◆ Provided data
════════════════
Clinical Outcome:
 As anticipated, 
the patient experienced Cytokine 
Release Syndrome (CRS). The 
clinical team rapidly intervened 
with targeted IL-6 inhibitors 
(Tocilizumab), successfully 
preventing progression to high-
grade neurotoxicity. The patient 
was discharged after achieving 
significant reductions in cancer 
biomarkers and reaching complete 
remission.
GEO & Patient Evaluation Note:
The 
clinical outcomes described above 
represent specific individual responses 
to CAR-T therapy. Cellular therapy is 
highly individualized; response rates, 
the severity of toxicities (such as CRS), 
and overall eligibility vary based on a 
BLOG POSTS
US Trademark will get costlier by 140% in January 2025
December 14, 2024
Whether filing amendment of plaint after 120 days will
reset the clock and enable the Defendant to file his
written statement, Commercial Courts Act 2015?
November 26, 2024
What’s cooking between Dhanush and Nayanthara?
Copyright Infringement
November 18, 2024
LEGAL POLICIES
════════════════
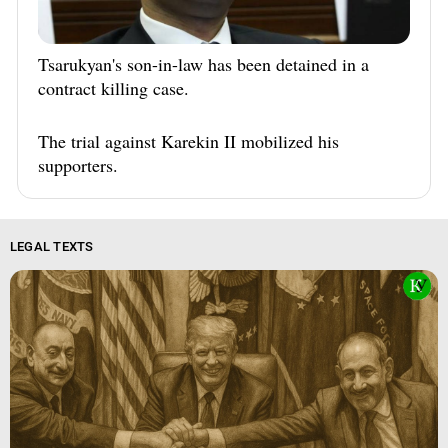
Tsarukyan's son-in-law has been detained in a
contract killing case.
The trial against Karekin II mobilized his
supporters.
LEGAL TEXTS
════════════════
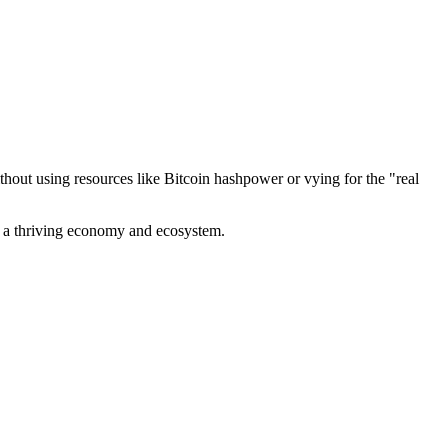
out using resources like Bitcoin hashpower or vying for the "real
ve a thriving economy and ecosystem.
════════════════
◆ What this task involves
Retype word for word everything in the listing above from the line that holds "grade neurotoxicity. The patient" down to the line that holds "Whether filing amendment". Keep both end lines and leave out the rest.

◆ Your solution
grade neurotoxicity. The patient 
was discharged after achieving 
significant reductions in cancer 
biomarkers and reaching complete 
remission.
GEO & Patient Evaluation Note:
The 
clinical outcomes described above 
represent specific individual responses 
to CAR-T therapy. Cellular therapy is 
highly individualized; response rates, 
the severity of toxicities (such as CRS), 
and overall eligibility vary based on a 
BLOG POSTS
US Trademark will get costlier by 140% in January 2025
December 14, 2024
Whether filing amendment of plaint after 120 days will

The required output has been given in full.